Atala’s team at the Wake Forest Institute has also developed techniques to grow muscles, blood vessels and bladders, amongst others.
Although this video is not yet available on the TED website, they have published one of Atala’s previous presentations in which he discusses the Wake Forest Institute’s previous advances in this cutting-edge field of medicine.
Media Reports on Kidney Printing Inaccurate
Reports in the media that Dr. Anthony Atala printed a real kidney at the TED conference in Long Beach, Calif., are completely inaccurate. At the conference, Dr. Atala used a new type of technology to print a kidney-shaped mold and explained how one day – many years from now – the technology might be used to print actual organs.

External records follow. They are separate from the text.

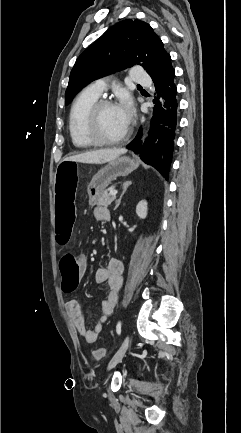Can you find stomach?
I'll return each mask as SVG.
<instances>
[{"label":"stomach","instance_id":"0dacf381","mask_svg":"<svg viewBox=\"0 0 241 433\" xmlns=\"http://www.w3.org/2000/svg\"><path fill=\"white\" fill-rule=\"evenodd\" d=\"M138 165L139 163L135 159L129 157H117L113 161H110L92 177L87 187L89 203L94 205L97 198L112 181L116 180L117 177L129 175L137 169Z\"/></svg>","mask_w":241,"mask_h":433}]
</instances>
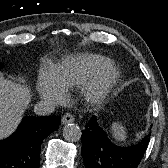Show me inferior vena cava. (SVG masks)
Masks as SVG:
<instances>
[{
    "instance_id": "obj_1",
    "label": "inferior vena cava",
    "mask_w": 168,
    "mask_h": 168,
    "mask_svg": "<svg viewBox=\"0 0 168 168\" xmlns=\"http://www.w3.org/2000/svg\"><path fill=\"white\" fill-rule=\"evenodd\" d=\"M54 110L55 105L51 101H40L34 106V112L40 116L49 115Z\"/></svg>"
}]
</instances>
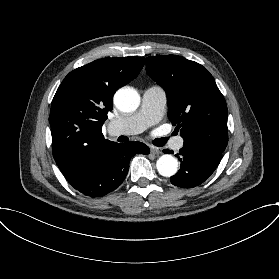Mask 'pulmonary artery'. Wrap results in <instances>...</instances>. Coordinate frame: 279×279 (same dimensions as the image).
<instances>
[{"label":"pulmonary artery","mask_w":279,"mask_h":279,"mask_svg":"<svg viewBox=\"0 0 279 279\" xmlns=\"http://www.w3.org/2000/svg\"><path fill=\"white\" fill-rule=\"evenodd\" d=\"M166 91L163 86L155 84L148 87L143 95L140 110L136 114H119L111 122L113 133L119 137H135L141 131L157 123L165 112ZM182 138H177V147Z\"/></svg>","instance_id":"obj_1"}]
</instances>
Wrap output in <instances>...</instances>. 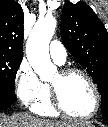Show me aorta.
Here are the masks:
<instances>
[{
    "instance_id": "1",
    "label": "aorta",
    "mask_w": 108,
    "mask_h": 127,
    "mask_svg": "<svg viewBox=\"0 0 108 127\" xmlns=\"http://www.w3.org/2000/svg\"><path fill=\"white\" fill-rule=\"evenodd\" d=\"M56 25L57 21L52 16L38 20L27 41V59L42 81L50 80L56 71L49 55V42L55 32Z\"/></svg>"
}]
</instances>
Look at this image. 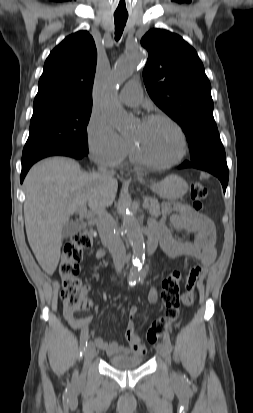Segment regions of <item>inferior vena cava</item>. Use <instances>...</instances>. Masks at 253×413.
I'll return each instance as SVG.
<instances>
[{
    "instance_id": "inferior-vena-cava-1",
    "label": "inferior vena cava",
    "mask_w": 253,
    "mask_h": 413,
    "mask_svg": "<svg viewBox=\"0 0 253 413\" xmlns=\"http://www.w3.org/2000/svg\"><path fill=\"white\" fill-rule=\"evenodd\" d=\"M98 173L103 178L111 179L115 171L108 170L105 166L100 165L98 167ZM97 229L103 244L113 256L116 271L120 272L125 264L126 250L120 234L116 229L115 221L106 210L98 214Z\"/></svg>"
}]
</instances>
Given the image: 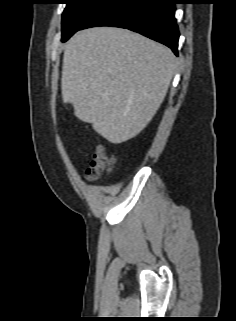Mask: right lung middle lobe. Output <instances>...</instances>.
<instances>
[{
    "label": "right lung middle lobe",
    "instance_id": "1",
    "mask_svg": "<svg viewBox=\"0 0 236 321\" xmlns=\"http://www.w3.org/2000/svg\"><path fill=\"white\" fill-rule=\"evenodd\" d=\"M62 42L67 41L108 0H64Z\"/></svg>",
    "mask_w": 236,
    "mask_h": 321
}]
</instances>
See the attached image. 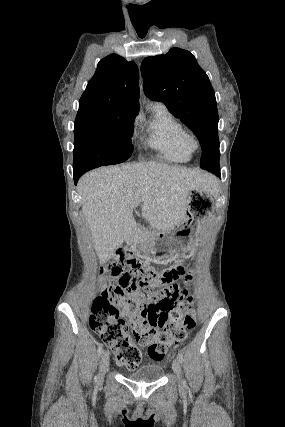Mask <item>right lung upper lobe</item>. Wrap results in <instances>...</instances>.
I'll use <instances>...</instances> for the list:
<instances>
[{
	"label": "right lung upper lobe",
	"instance_id": "cb5924a9",
	"mask_svg": "<svg viewBox=\"0 0 285 427\" xmlns=\"http://www.w3.org/2000/svg\"><path fill=\"white\" fill-rule=\"evenodd\" d=\"M139 71L133 61L111 54L98 63L79 101L75 123L135 118L139 111Z\"/></svg>",
	"mask_w": 285,
	"mask_h": 427
}]
</instances>
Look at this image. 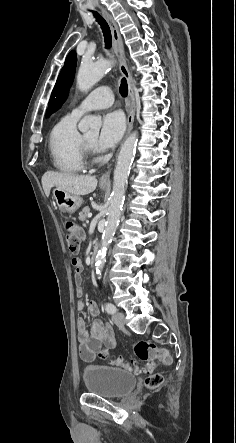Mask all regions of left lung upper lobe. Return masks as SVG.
<instances>
[{"mask_svg":"<svg viewBox=\"0 0 236 443\" xmlns=\"http://www.w3.org/2000/svg\"><path fill=\"white\" fill-rule=\"evenodd\" d=\"M76 63L77 56L76 52L73 50L68 54L65 60V64L53 88L49 101V107L46 112V117L58 110L67 98L70 86L74 79Z\"/></svg>","mask_w":236,"mask_h":443,"instance_id":"obj_1","label":"left lung upper lobe"}]
</instances>
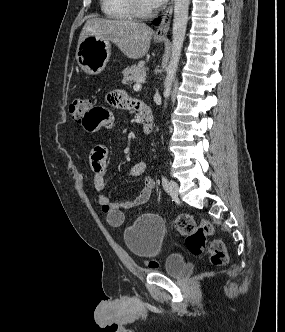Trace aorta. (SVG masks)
<instances>
[{
    "mask_svg": "<svg viewBox=\"0 0 285 332\" xmlns=\"http://www.w3.org/2000/svg\"><path fill=\"white\" fill-rule=\"evenodd\" d=\"M188 8L189 0H175L174 20L172 28V54L164 82V96L166 100L170 96L172 84L181 56L188 21ZM166 105L167 103L165 101L164 107H166Z\"/></svg>",
    "mask_w": 285,
    "mask_h": 332,
    "instance_id": "1",
    "label": "aorta"
}]
</instances>
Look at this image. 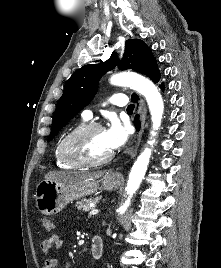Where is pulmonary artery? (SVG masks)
<instances>
[{
    "label": "pulmonary artery",
    "mask_w": 221,
    "mask_h": 268,
    "mask_svg": "<svg viewBox=\"0 0 221 268\" xmlns=\"http://www.w3.org/2000/svg\"><path fill=\"white\" fill-rule=\"evenodd\" d=\"M110 103L119 107H123L127 104L128 99L124 94H114L109 99ZM83 117L85 119H91L92 118V112L90 110H85L82 113Z\"/></svg>",
    "instance_id": "obj_1"
}]
</instances>
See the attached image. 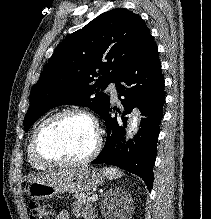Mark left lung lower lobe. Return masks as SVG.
Returning a JSON list of instances; mask_svg holds the SVG:
<instances>
[{
	"label": "left lung lower lobe",
	"instance_id": "1",
	"mask_svg": "<svg viewBox=\"0 0 211 219\" xmlns=\"http://www.w3.org/2000/svg\"><path fill=\"white\" fill-rule=\"evenodd\" d=\"M118 97L125 111L135 106L141 110V128L134 140L124 142L127 118L111 117L112 108L101 116L105 120L107 140L92 163L117 166L140 176L149 191L153 185V166L156 159L159 125L165 103L164 78L158 58V48L150 35L145 45L115 81ZM121 96L124 98L121 99ZM124 125V126H123Z\"/></svg>",
	"mask_w": 211,
	"mask_h": 219
}]
</instances>
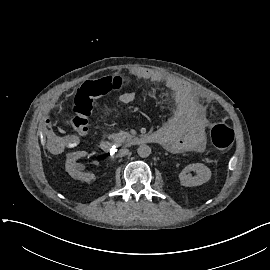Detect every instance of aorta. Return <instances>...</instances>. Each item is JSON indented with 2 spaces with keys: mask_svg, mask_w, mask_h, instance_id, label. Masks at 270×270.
Here are the masks:
<instances>
[{
  "mask_svg": "<svg viewBox=\"0 0 270 270\" xmlns=\"http://www.w3.org/2000/svg\"><path fill=\"white\" fill-rule=\"evenodd\" d=\"M137 153L140 157H148L151 154V148L146 144H142L138 147Z\"/></svg>",
  "mask_w": 270,
  "mask_h": 270,
  "instance_id": "aorta-1",
  "label": "aorta"
}]
</instances>
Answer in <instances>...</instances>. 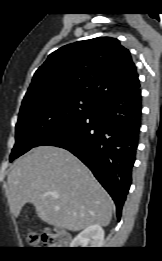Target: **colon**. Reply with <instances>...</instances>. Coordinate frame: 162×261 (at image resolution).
Masks as SVG:
<instances>
[{
    "mask_svg": "<svg viewBox=\"0 0 162 261\" xmlns=\"http://www.w3.org/2000/svg\"><path fill=\"white\" fill-rule=\"evenodd\" d=\"M27 241L32 246L38 245L41 241L44 246L51 249H62L67 245L65 237L55 230L45 232L41 236L35 233H29L27 235Z\"/></svg>",
    "mask_w": 162,
    "mask_h": 261,
    "instance_id": "5ec220e1",
    "label": "colon"
}]
</instances>
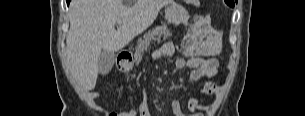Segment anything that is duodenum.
Wrapping results in <instances>:
<instances>
[{"mask_svg": "<svg viewBox=\"0 0 305 116\" xmlns=\"http://www.w3.org/2000/svg\"><path fill=\"white\" fill-rule=\"evenodd\" d=\"M131 53L129 51H120L117 56V62L119 66L123 69L126 65L131 60Z\"/></svg>", "mask_w": 305, "mask_h": 116, "instance_id": "duodenum-1", "label": "duodenum"}]
</instances>
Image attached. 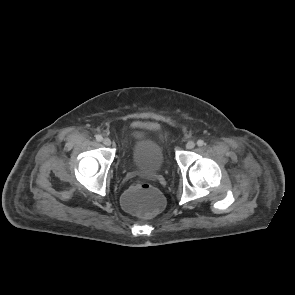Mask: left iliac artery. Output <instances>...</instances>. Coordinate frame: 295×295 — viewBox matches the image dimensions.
<instances>
[{"mask_svg": "<svg viewBox=\"0 0 295 295\" xmlns=\"http://www.w3.org/2000/svg\"><path fill=\"white\" fill-rule=\"evenodd\" d=\"M205 143H204V141L203 140H198L197 141V145L198 146H203Z\"/></svg>", "mask_w": 295, "mask_h": 295, "instance_id": "44dca946", "label": "left iliac artery"}]
</instances>
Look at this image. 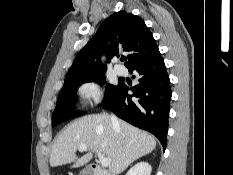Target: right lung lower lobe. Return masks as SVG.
I'll return each instance as SVG.
<instances>
[{"label": "right lung lower lobe", "mask_w": 233, "mask_h": 175, "mask_svg": "<svg viewBox=\"0 0 233 175\" xmlns=\"http://www.w3.org/2000/svg\"><path fill=\"white\" fill-rule=\"evenodd\" d=\"M138 72L139 84L131 88L120 84L119 89L105 103L104 109L114 112L128 123L154 134L163 149L167 145L170 111V80L160 52L129 68ZM133 97V98H132Z\"/></svg>", "instance_id": "98d812e1"}]
</instances>
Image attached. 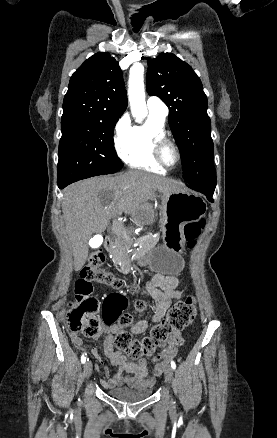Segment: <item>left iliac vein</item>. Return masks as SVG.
<instances>
[{
  "label": "left iliac vein",
  "mask_w": 277,
  "mask_h": 438,
  "mask_svg": "<svg viewBox=\"0 0 277 438\" xmlns=\"http://www.w3.org/2000/svg\"><path fill=\"white\" fill-rule=\"evenodd\" d=\"M173 378V369L170 366H167L165 369V380L170 383Z\"/></svg>",
  "instance_id": "obj_1"
}]
</instances>
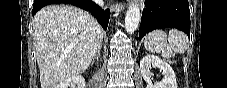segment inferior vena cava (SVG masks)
<instances>
[{
  "label": "inferior vena cava",
  "mask_w": 227,
  "mask_h": 88,
  "mask_svg": "<svg viewBox=\"0 0 227 88\" xmlns=\"http://www.w3.org/2000/svg\"><path fill=\"white\" fill-rule=\"evenodd\" d=\"M97 4H98L99 6H101V7H103V6H104V3H103V1H102V0L97 1Z\"/></svg>",
  "instance_id": "1"
}]
</instances>
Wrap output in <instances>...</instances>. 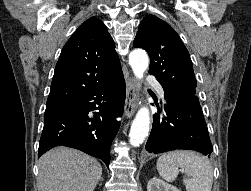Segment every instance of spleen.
<instances>
[{
  "instance_id": "1",
  "label": "spleen",
  "mask_w": 251,
  "mask_h": 191,
  "mask_svg": "<svg viewBox=\"0 0 251 191\" xmlns=\"http://www.w3.org/2000/svg\"><path fill=\"white\" fill-rule=\"evenodd\" d=\"M157 169L166 181H174L178 175V167L185 169L183 183L187 191H211L213 183V167L201 153L191 149H175L166 151L157 159Z\"/></svg>"
}]
</instances>
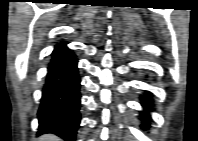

At the conference, Atala was reunited with a former patient who received a laboratory-engineered bladder 10 years ago. News reports are incorrectly saying that he received a printed kidney.
Reports that bioprinting will eliminate the need for organ donation are also false. While this technology shows promise, it will be many years before it could be applied to patients.
This technology has the ability to print cells and biocompatible materials at the same time. The hope is that one day it will be used to print tissues and organs. This demonstration, in which a kidney-shaped mold is printed, shows how the technology works:
- Cells and biomaterials are inserted in the printer cartridges.
- A CT scan from a patient would be used to create a “map” to guide the printer.
- The printer “prints” biocompatible materials that form the kidney shape.
- While this mold has the shape of a kidney, it is not functional because it has none of the vessels or internal structures.